**LISTED ENTRIES:**
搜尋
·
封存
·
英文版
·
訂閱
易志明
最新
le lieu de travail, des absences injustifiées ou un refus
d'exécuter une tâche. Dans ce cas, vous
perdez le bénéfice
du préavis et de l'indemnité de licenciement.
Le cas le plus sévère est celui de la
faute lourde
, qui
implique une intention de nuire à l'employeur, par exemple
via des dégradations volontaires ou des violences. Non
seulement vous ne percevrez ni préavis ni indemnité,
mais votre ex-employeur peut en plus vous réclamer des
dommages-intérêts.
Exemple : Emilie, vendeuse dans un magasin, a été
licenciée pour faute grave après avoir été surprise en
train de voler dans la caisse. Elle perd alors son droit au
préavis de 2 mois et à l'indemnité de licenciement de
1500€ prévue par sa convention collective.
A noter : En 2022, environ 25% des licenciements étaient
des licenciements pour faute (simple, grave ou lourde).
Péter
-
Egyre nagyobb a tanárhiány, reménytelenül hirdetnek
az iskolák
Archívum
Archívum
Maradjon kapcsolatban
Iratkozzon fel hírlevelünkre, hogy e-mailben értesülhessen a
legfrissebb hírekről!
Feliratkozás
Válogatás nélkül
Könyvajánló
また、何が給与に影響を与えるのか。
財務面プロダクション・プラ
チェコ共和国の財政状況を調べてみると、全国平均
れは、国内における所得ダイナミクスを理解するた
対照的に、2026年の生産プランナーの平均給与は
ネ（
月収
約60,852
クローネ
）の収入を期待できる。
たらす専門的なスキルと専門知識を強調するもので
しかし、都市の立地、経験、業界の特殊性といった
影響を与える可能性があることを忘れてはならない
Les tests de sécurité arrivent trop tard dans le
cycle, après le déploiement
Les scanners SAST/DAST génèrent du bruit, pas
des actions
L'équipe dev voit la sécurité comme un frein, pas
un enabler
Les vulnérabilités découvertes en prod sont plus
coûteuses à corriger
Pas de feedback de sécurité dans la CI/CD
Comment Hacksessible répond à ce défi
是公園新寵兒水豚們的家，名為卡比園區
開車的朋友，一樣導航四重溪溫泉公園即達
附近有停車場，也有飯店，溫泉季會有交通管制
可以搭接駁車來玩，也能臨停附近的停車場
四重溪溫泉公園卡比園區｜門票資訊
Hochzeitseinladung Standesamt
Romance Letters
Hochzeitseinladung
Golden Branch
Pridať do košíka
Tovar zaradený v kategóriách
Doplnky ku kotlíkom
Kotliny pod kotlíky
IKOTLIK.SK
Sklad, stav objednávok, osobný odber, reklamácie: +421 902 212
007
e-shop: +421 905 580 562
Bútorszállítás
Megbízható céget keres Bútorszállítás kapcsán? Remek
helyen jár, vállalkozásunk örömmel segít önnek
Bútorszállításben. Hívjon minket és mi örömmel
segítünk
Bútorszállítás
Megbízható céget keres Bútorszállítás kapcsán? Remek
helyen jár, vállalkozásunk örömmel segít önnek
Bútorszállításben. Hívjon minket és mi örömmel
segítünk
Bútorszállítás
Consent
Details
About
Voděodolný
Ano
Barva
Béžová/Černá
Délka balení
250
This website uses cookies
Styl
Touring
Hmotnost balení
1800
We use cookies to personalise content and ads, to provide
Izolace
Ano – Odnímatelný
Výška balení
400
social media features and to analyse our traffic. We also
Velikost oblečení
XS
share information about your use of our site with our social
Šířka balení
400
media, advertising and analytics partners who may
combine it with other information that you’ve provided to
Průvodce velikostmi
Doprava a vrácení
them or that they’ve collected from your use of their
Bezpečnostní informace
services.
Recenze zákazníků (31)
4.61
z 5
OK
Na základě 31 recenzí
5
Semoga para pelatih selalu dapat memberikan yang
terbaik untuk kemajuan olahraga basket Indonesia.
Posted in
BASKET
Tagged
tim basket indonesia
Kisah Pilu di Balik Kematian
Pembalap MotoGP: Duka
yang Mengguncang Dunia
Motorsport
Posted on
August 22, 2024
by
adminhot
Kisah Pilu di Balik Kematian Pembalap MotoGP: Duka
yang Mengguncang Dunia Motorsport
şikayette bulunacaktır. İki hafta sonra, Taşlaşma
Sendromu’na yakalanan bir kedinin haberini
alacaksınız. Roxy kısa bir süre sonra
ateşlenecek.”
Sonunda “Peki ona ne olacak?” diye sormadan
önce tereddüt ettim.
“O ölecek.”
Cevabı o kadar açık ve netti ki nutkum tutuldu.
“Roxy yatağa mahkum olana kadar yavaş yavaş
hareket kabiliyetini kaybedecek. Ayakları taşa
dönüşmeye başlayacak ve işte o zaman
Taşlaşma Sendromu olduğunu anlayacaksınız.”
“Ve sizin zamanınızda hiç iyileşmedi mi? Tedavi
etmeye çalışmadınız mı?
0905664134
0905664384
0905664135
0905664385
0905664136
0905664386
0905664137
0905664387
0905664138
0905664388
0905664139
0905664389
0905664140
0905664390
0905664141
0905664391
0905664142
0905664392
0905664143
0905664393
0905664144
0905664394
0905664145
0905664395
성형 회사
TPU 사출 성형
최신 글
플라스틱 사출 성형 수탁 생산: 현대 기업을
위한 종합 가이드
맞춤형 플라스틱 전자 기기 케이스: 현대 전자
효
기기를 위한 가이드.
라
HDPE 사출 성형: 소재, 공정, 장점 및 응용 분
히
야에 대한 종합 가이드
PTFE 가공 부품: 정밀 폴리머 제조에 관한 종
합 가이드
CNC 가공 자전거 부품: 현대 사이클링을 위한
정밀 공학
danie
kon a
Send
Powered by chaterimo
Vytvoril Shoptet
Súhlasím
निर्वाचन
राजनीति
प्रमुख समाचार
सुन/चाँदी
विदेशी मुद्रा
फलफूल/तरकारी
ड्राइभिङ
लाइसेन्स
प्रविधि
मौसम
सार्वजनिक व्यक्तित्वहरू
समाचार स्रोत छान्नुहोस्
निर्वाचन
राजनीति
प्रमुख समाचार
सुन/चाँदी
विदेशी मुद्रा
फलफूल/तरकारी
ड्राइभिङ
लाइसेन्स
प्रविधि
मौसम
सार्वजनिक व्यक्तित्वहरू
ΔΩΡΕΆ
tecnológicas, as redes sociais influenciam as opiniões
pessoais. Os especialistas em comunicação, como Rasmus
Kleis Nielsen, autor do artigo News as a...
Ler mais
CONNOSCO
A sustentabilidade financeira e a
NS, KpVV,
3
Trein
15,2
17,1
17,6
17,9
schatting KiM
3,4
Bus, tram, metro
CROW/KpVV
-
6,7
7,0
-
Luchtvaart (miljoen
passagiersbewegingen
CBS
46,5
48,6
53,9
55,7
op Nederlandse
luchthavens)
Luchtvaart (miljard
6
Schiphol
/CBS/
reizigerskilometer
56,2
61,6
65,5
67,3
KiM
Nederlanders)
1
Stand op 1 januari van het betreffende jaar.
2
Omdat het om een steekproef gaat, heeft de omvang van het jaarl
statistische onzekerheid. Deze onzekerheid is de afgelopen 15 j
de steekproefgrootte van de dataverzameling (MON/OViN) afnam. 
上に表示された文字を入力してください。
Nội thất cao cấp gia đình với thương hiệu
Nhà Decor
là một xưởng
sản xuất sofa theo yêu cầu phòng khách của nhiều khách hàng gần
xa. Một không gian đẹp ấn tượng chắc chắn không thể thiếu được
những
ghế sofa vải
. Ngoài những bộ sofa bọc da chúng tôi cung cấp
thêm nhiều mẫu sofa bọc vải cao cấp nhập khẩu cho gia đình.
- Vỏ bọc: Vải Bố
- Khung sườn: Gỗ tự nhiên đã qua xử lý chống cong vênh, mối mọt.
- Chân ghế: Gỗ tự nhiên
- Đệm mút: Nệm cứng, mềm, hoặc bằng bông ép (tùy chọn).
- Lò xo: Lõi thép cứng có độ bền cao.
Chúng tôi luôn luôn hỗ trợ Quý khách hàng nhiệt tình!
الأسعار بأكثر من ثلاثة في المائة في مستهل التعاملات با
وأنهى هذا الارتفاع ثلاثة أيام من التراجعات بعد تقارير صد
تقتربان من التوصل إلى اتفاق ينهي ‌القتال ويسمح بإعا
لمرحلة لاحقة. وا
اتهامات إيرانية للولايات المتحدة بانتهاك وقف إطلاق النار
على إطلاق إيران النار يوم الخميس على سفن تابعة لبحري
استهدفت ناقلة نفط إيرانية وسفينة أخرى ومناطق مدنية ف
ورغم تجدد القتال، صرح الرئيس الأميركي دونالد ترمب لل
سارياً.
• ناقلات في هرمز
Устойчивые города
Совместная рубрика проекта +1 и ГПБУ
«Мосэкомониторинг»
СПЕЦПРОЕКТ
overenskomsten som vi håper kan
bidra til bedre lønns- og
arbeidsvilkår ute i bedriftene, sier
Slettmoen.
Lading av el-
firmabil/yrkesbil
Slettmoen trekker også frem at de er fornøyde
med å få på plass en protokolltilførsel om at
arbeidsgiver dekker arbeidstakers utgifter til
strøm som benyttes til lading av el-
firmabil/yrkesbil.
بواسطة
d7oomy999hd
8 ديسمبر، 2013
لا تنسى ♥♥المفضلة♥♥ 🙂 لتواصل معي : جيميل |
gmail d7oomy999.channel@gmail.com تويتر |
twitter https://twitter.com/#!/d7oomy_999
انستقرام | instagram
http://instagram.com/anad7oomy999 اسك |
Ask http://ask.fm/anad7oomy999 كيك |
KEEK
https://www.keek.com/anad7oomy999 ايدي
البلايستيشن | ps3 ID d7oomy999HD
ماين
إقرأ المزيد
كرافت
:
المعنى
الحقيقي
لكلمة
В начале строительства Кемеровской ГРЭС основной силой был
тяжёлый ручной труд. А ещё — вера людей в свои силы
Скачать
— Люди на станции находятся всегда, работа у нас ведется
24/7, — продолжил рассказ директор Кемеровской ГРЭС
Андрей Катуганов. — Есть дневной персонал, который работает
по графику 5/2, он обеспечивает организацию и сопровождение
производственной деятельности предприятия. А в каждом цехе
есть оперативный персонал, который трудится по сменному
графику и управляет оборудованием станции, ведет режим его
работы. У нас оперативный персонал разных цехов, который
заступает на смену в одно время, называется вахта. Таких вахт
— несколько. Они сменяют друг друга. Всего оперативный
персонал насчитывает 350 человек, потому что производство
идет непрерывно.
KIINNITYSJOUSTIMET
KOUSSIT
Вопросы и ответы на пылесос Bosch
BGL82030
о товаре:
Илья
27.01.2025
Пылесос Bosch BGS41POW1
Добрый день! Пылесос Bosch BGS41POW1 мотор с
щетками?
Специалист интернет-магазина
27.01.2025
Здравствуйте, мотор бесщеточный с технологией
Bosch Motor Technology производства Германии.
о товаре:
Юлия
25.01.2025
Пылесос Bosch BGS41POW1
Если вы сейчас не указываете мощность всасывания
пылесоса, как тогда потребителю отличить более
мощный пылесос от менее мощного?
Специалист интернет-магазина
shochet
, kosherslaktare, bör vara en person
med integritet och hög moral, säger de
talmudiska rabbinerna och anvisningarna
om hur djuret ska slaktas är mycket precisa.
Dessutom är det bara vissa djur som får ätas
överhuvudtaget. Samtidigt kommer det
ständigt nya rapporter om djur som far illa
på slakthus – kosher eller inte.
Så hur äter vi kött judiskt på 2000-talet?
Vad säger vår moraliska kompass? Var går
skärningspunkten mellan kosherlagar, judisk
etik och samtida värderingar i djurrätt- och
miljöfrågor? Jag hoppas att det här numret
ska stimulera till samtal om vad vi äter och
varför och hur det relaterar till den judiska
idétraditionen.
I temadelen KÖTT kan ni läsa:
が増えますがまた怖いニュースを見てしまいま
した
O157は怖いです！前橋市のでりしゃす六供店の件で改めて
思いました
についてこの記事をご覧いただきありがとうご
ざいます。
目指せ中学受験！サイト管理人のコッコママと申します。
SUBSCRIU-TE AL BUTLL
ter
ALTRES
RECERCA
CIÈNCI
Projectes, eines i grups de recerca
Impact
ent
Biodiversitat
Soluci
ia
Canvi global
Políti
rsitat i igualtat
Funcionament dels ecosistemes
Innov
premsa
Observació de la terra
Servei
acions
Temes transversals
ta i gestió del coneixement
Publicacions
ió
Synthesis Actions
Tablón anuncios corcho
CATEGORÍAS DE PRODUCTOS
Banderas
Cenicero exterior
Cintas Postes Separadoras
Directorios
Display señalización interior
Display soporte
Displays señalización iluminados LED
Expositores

**EXERCISE DESCRIPTION:** Scan the records above and show every line in which the word "những" occurs.

**RESPONSE AREA:**
những
. Ngoài những bộ sofa bọc da chúng tôi cung cấp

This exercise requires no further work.